Tuesday, August 9, 2011

What Does debts rating means?

Only 13 countries in the world have an AAA and stable rating, among them Switzerland, Hong Kong, Britain and Australia. Malaysia is rated A- and stable while Spain is rated AA and negative. Only four (non-financial) companies in the US still have an AAA credit rating: Automatic Data Processing, Exxon Mobil, Johnson & Johnson and Microsoft. These ratings, rooted in a certain conservatism, have become more of an economic straightjacket than an actual path for progress. They are there to maintain the status quo. To keep both companies and countries in check, to maintain a certain level of certainty and reliability.

For Standard & Poor's, making the call is a reaffirmation of their relevance. In that they could not just make the threat and then not follow through. How would that look? It was a power play. It was them telling America to get its act together, to sort out its politics or face further downgrades. It was them seeing just how far they could stretch their influence. It was them grasping for some kind of independence. Especially when one is in a pay-to-play relationship with those they are rating. This downgrade is more than just a warning to American politicians, it is Standard and Poor's acknowledgement of an inevitable shift in the global balance of economic power.

For America, their reaction to the downgrade will ultimately determine what it means. Because they could very well ignore Standard & Poor's and just carry on with business as usual. They could underplay their influence (much like they do from time to time with other institutions like the United Nations), thereby making the world choose between them and the ratings agencies.

For the politicians, America losing its coveted AAA rating is a blow to national pride, which, ironically, could turn out to be more damaging for President Barack Obama than any increase in interest rates and borrowing costs. For it has emboldened the Right who, for the moment, seem to have conveniently forgotten that it was their rampantly out-of-control spending over the past decade that resulted in America's dire straits. Their statements, from John Boehner's denigration of Washington's spending habits to Michelle Bachmann's call for Timothy Geithner's resignation, smack of electioneering and political leveraging rather than providing any actual insight or constructive criticism. In fact, it displays such a lack of self awareness that it borders on the ridiculous.

For China, it was a coming out party. The Xinhua news agency reported: "China, the largest creditor of the world's sole superpower, has every right now to demand the US to address its structural debt problems and ensure the safety of China's dollar assets. To cure its addiction to debt, the US has to re-establish the common sense principle that one should live within its means."

It was an unprecedented statement. Why? Because friends and allies don't tell each other off. Despite how much money they owe you.
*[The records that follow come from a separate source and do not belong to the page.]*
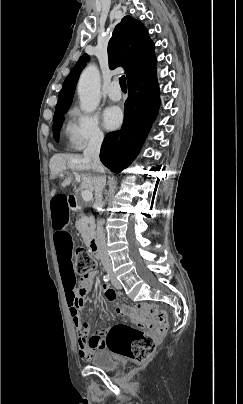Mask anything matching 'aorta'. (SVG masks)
I'll return each mask as SVG.
<instances>
[{
	"label": "aorta",
	"mask_w": 243,
	"mask_h": 404,
	"mask_svg": "<svg viewBox=\"0 0 243 404\" xmlns=\"http://www.w3.org/2000/svg\"><path fill=\"white\" fill-rule=\"evenodd\" d=\"M77 90L81 110H84V112H94V110H97L101 100L100 74L97 66L89 64L83 70Z\"/></svg>",
	"instance_id": "obj_1"
}]
</instances>
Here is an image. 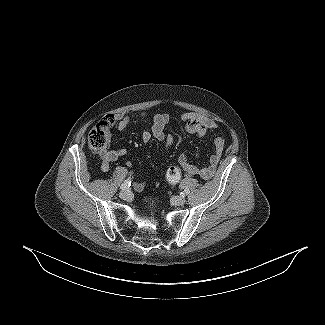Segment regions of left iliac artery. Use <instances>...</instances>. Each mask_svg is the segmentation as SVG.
Masks as SVG:
<instances>
[{"label":"left iliac artery","mask_w":325,"mask_h":325,"mask_svg":"<svg viewBox=\"0 0 325 325\" xmlns=\"http://www.w3.org/2000/svg\"><path fill=\"white\" fill-rule=\"evenodd\" d=\"M188 193H189V190H184V192L182 194L187 195Z\"/></svg>","instance_id":"44dca946"}]
</instances>
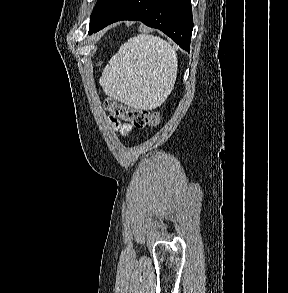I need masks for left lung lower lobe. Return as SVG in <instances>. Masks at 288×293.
I'll use <instances>...</instances> for the list:
<instances>
[{
    "instance_id": "left-lung-lower-lobe-1",
    "label": "left lung lower lobe",
    "mask_w": 288,
    "mask_h": 293,
    "mask_svg": "<svg viewBox=\"0 0 288 293\" xmlns=\"http://www.w3.org/2000/svg\"><path fill=\"white\" fill-rule=\"evenodd\" d=\"M120 20L141 21L157 28L181 48L190 51L193 30L191 0H120L92 26L89 34Z\"/></svg>"
}]
</instances>
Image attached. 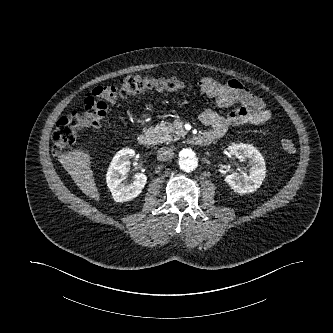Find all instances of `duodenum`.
<instances>
[{
  "mask_svg": "<svg viewBox=\"0 0 333 333\" xmlns=\"http://www.w3.org/2000/svg\"><path fill=\"white\" fill-rule=\"evenodd\" d=\"M138 143L142 146H150L154 141V135L149 132H143L138 135ZM213 140V136L208 132H201L192 137L191 142L198 146H206Z\"/></svg>",
  "mask_w": 333,
  "mask_h": 333,
  "instance_id": "1",
  "label": "duodenum"
}]
</instances>
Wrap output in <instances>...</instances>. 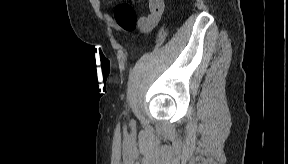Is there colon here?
Listing matches in <instances>:
<instances>
[{
	"mask_svg": "<svg viewBox=\"0 0 288 164\" xmlns=\"http://www.w3.org/2000/svg\"><path fill=\"white\" fill-rule=\"evenodd\" d=\"M160 9L156 7L150 8V14L152 17H159L160 16ZM114 18L115 21L126 31L132 32L135 31L138 27V17L133 7L126 3H121L119 6L116 7L114 11ZM146 18V17H144ZM149 24H144L143 28L149 29Z\"/></svg>",
	"mask_w": 288,
	"mask_h": 164,
	"instance_id": "5ec220e1",
	"label": "colon"
}]
</instances>
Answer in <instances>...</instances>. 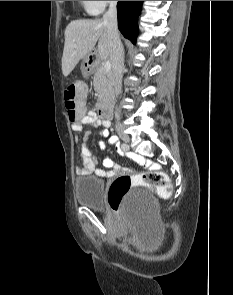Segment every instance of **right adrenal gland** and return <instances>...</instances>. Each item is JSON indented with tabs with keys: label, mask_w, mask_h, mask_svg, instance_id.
Here are the masks:
<instances>
[{
	"label": "right adrenal gland",
	"mask_w": 233,
	"mask_h": 295,
	"mask_svg": "<svg viewBox=\"0 0 233 295\" xmlns=\"http://www.w3.org/2000/svg\"><path fill=\"white\" fill-rule=\"evenodd\" d=\"M122 50H123V56H124V47H122Z\"/></svg>",
	"instance_id": "1"
}]
</instances>
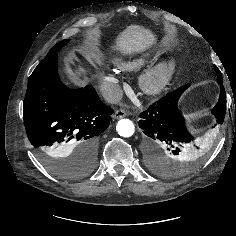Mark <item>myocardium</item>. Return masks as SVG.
Wrapping results in <instances>:
<instances>
[{
	"instance_id": "1",
	"label": "myocardium",
	"mask_w": 236,
	"mask_h": 236,
	"mask_svg": "<svg viewBox=\"0 0 236 236\" xmlns=\"http://www.w3.org/2000/svg\"><path fill=\"white\" fill-rule=\"evenodd\" d=\"M176 66L172 61H162L147 69L140 78V86L144 93L155 96L166 90Z\"/></svg>"
}]
</instances>
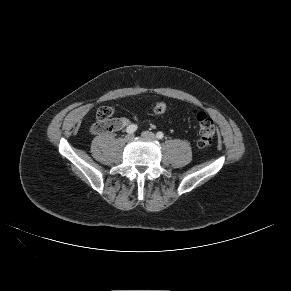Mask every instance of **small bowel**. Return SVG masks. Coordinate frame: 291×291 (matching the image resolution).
<instances>
[{
	"label": "small bowel",
	"mask_w": 291,
	"mask_h": 291,
	"mask_svg": "<svg viewBox=\"0 0 291 291\" xmlns=\"http://www.w3.org/2000/svg\"><path fill=\"white\" fill-rule=\"evenodd\" d=\"M132 121L128 117H116L112 119L113 130L112 131H120L126 126L131 125Z\"/></svg>",
	"instance_id": "small-bowel-1"
}]
</instances>
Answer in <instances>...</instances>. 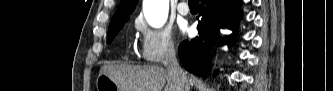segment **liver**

This was the opportunity that China was waiting for. To test the waters. To make a leadership statement. To see how the world reacts.

The silver lining in all of this is that such a downgrade may just be what America needs to kick start a proper conversation about fiscal policy. To go beyond the ideologies of Right and Left, and maybe find an alternative. Because what they're doing now clearly isn't working. Because what they need is a new discourse on spending. Because what they need is a more intelligent tax policy.